Although the official Wisconsin State Bird is the American Robin, I would recommend changing that to the Turkey Vulture, which certainly seemed the most common bird we saw this week! The Birding Trail book says that Sedge Wren and Lark Sparrows are rare at the Merrimac Preserve. We saw a lot of LBJ's (Little Brown Job's), many of which were sparrows and wrens, but darned if I could see them long enough to decide what kind! All the birds seemed to be in a hurry, and enamored of the thickest branches. One resembled a Meadow Lark, but had a thick beak. Ah! I remember seeing that one before - the Dickcissel! The field guide confirms that the bib is missing in fall. Cedar Waxwings and Gold Finches were easier to locate and identify. Upon investigation, the wren was probably a House Wren. A few fall warblers of generic color and markings joined the anonymous flocks.
Then a raptor flashed by! It turned and displayed a red tail - Red Tailed Hawk we said. But as it turned, it seemed small for a Red Tail, and the face looked white with malar stripes. Could it be a falcon??? I tracked it to a distant tree and got this shot, but the details are unclear. The field guide says neither Peregrines nor Prairie Falcons live in Wisconsin. Sigh... It was probably a Red Tailed Hawk after all. Anyone else have a good guess on little evidence?
A dragonfly couple danced a duet around the wetlands, then flew away.

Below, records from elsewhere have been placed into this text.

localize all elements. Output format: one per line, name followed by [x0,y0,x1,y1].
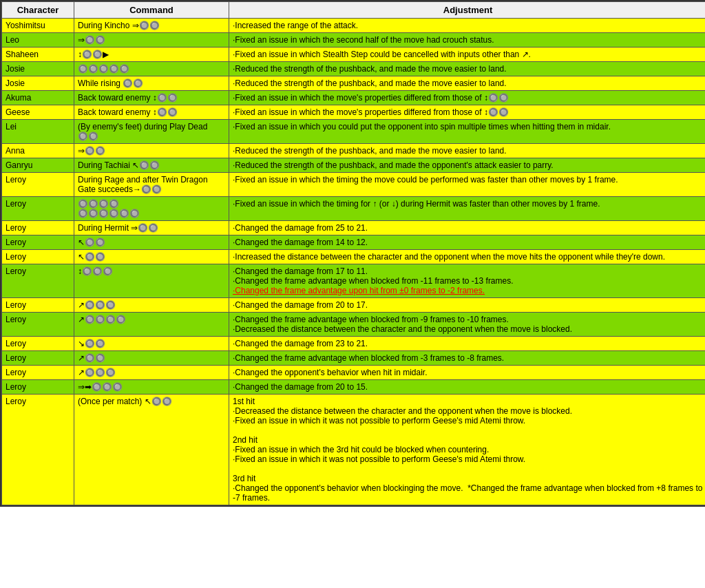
adj-cell: ·Changed the damage from 17 to 11.·Chang… [229,264,706,298]
table-row: Josie🔘🔘🔘🔘🔘·Reduced the strength of the p… [2,62,706,76]
char-cell: Leroy [2,380,74,395]
table-row: GanryuDuring Tachiai ↖🔘🔘·Reduced the str… [2,158,706,173]
char-cell: Josie [2,62,74,76]
cmd-cell: ↖🔘🔘 [74,235,229,250]
header-row: Character Command Adjustment [2,2,706,19]
cmd-cell: Back toward enemy ↕🔘🔘 [74,105,229,120]
char-cell: Leroy [2,298,74,313]
table-row: Leroy↘🔘🔘·Changed the damage from 23 to 2… [2,337,706,351]
char-cell: Leroy [2,221,74,235]
adj-cell: ·Fixed an issue in which the timing the … [229,173,706,197]
char-cell: Leroy [2,250,74,264]
cmd-cell: (Once per match) ↖🔘🔘 [74,395,229,505]
header-character: Character [2,2,74,19]
adj-cell: ·Fixed an issue in which the timing for … [229,197,706,221]
table-row: GeeseBack toward enemy ↕🔘🔘·Fixed an issu… [2,105,706,120]
cmd-cell: During Kincho ⇒🔘🔘 [74,19,229,33]
table-row: Leroy↗🔘🔘·Changed the frame advantage whe… [2,351,706,366]
table-row: Leroy(Once per match) ↖🔘🔘1st hit ·Decrea… [2,395,706,505]
adj-cell: ·Changed the damage from 23 to 21. [229,337,706,351]
adj-cell: ·Reduced the strength of the pushback, a… [229,62,706,76]
cmd-cell: ⇒➡🔘🔘🔘 [74,380,229,395]
cmd-cell: ↖🔘🔘 [74,250,229,264]
cmd-cell: During Rage and after Twin Dragon Gate s… [74,173,229,197]
table-row: Leo⇒🔘🔘·Fixed an issue in which the secon… [2,33,706,48]
char-cell: Anna [2,144,74,158]
adj-cell: ·Reduced the strength of the pushback, a… [229,76,706,91]
cmd-cell: ↗🔘🔘🔘 [74,298,229,313]
patch-notes-table: Character Command Adjustment YoshimitsuD… [1,1,705,505]
adj-cell: ·Fixed an issue in which you could put t… [229,120,706,144]
char-cell: Ganryu [2,158,74,173]
char-cell: Josie [2,76,74,91]
table-row: Anna⇒🔘🔘·Reduced the strength of the push… [2,144,706,158]
table-row: Leroy🔘🔘🔘🔘 🔘🔘🔘🔘🔘🔘·Fixed an issue in which… [2,197,706,221]
char-cell: Leo [2,33,74,48]
header-command: Command [74,2,229,19]
header-adjustment: Adjustment [229,2,706,19]
table-row: Shaheen↕🔘🔘▶·Fixed an issue in which Stea… [2,48,706,62]
cmd-cell: ↗🔘🔘🔘🔘 [74,313,229,337]
char-cell: Leroy [2,235,74,250]
char-cell: Yoshimitsu [2,19,74,33]
adj-cell: ·Changed the damage from 20 to 15. [229,380,706,395]
adj-cell: ·Changed the opponent's behavior when hi… [229,366,706,380]
table-row: LeroyDuring Rage and after Twin Dragon G… [2,173,706,197]
cmd-cell: (By enemy's feet) during Play Dead 🔘🔘 [74,120,229,144]
adj-cell: ·Increased the range of the attack. [229,19,706,33]
table-row: Leroy↗🔘🔘🔘·Changed the opponent's behavio… [2,366,706,380]
char-cell: Leroy [2,337,74,351]
char-cell: Leroy [2,264,74,298]
cmd-cell: ↗🔘🔘 [74,351,229,366]
char-cell: Leroy [2,313,74,337]
cmd-cell: While rising 🔘🔘 [74,76,229,91]
char-cell: Akuma [2,91,74,105]
cmd-cell: ↕🔘🔘🔘 [74,264,229,298]
adj-cell: ·Increased the distance between the char… [229,250,706,264]
adj-cell: ·Changed the frame advantage when blocke… [229,313,706,337]
cmd-cell: 🔘🔘🔘🔘🔘 [74,62,229,76]
adj-cell: ·Changed the frame advantage when blocke… [229,351,706,366]
adj-cell: ·Fixed an issue in which the move's prop… [229,91,706,105]
char-cell: Shaheen [2,48,74,62]
cmd-cell: ↘🔘🔘 [74,337,229,351]
char-cell: Leroy [2,366,74,380]
char-cell: Geese [2,105,74,120]
adj-cell: ·Changed the damage from 20 to 17. [229,298,706,313]
table-row: Leroy↖🔘🔘·Changed the damage from 14 to 1… [2,235,706,250]
adj-cell: ·Fixed an issue in which the move's prop… [229,105,706,120]
char-cell: Leroy [2,197,74,221]
cmd-cell: ↕🔘🔘▶ [74,48,229,62]
char-cell: Leroy [2,173,74,197]
adj-cell: ·Changed the damage from 25 to 21. [229,221,706,235]
cmd-cell: ↗🔘🔘🔘 [74,366,229,380]
table-row: JosieWhile rising 🔘🔘·Reduced the strengt… [2,76,706,91]
cmd-cell: 🔘🔘🔘🔘 🔘🔘🔘🔘🔘🔘 [74,197,229,221]
adj-cell: 1st hit ·Decreased the distance between … [229,395,706,505]
char-cell: Lei [2,120,74,144]
table-row: LeroyDuring Hermit ⇒🔘🔘·Changed the damag… [2,221,706,235]
cmd-cell: ⇒🔘🔘 [74,144,229,158]
table-row: Leroy↕🔘🔘🔘·Changed the damage from 17 to … [2,264,706,298]
table-row: Leroy↗🔘🔘🔘🔘·Changed the frame advantage w… [2,313,706,337]
table-row: YoshimitsuDuring Kincho ⇒🔘🔘·Increased th… [2,19,706,33]
cmd-cell: ⇒🔘🔘 [74,33,229,48]
adj-cell: ·Changed the damage from 14 to 12. [229,235,706,250]
cmd-cell: Back toward enemy ↕🔘🔘 [74,91,229,105]
adj-cell: ·Reduced the strength of the pushback, a… [229,144,706,158]
table-row: AkumaBack toward enemy ↕🔘🔘·Fixed an issu… [2,91,706,105]
char-cell: Leroy [2,351,74,366]
main-table-container: Character Command Adjustment YoshimitsuD… [0,0,705,507]
table-row: Leroy⇒➡🔘🔘🔘·Changed the damage from 20 to… [2,380,706,395]
char-cell: Leroy [2,395,74,505]
table-row: Leroy↗🔘🔘🔘·Changed the damage from 20 to … [2,298,706,313]
adj-cell: ·Reduced the strength of the pushback, a… [229,158,706,173]
table-row: Leroy↖🔘🔘·Increased the distance between … [2,250,706,264]
cmd-cell: During Tachiai ↖🔘🔘 [74,158,229,173]
adj-cell: ·Fixed an issue in which the second half… [229,33,706,48]
adj-cell: ·Fixed an issue in which Stealth Step co… [229,48,706,62]
table-row: Lei(By enemy's feet) during Play Dead 🔘🔘… [2,120,706,144]
cmd-cell: During Hermit ⇒🔘🔘 [74,221,229,235]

The wild grapes are just as ripe as those at the winery. I just hope some migrating bird doesn't get drunk on them!

We thought this might be a lupine, but now I don't think so. More investigation is required, but isn't it beautiful? Blue flowers are rare and special to me.

After our walk through the prairie we went back to Devil's Lake to eat lunch. The place was packed with picnickers and swimmers. We decided to get a double kayak and take a spin around the lake for a while. Our was not fiberglass, but inflatable, like a raft -- rather unusual, we thought. Let's just say that we got to see a 360 degree view of the lake as we paddled around, and the double paddles made sure we didn't overheat as they dripped all over us. We returned to shore to dry off, and found this marker on the sunny bench: "Life is a journey, not a destination." Somehow that seemed especially appropriate for our kayak adventure!

Our final adventure for the day was a horse drawn wagon ride through the Lost Canyon. This one wins hands down for being the deepest, narrowest canyon we saw this week. I never would have believed that a pair of Belgian horses could pull a wagon through these rocks! A doe paused to watch the parade go by. At one point, the left horse seemed stuck under the overhang. The driver said he simply had an itch he wanted to scratch on the rock. I did notice several streaks of blue paint on the walls where a wagon had come a leeetle too close! This was a family owned and operated business, and we were glad to see it, since so much of this area has gone the way of big corporations.

In the morning, we will try to pack everything back into the car, including all the rocks we have picked up. It all fit in a week ago, so it should go back now, right?

1 comment:

Kathiesbirds said...

Kathy, what a great trip! I would love to see that tall grass, but I don't think I would like to live in it! I need to see the sky too much. Love the shot over the horses' rumps! I think Hap was right that your little falcon was a kestrel.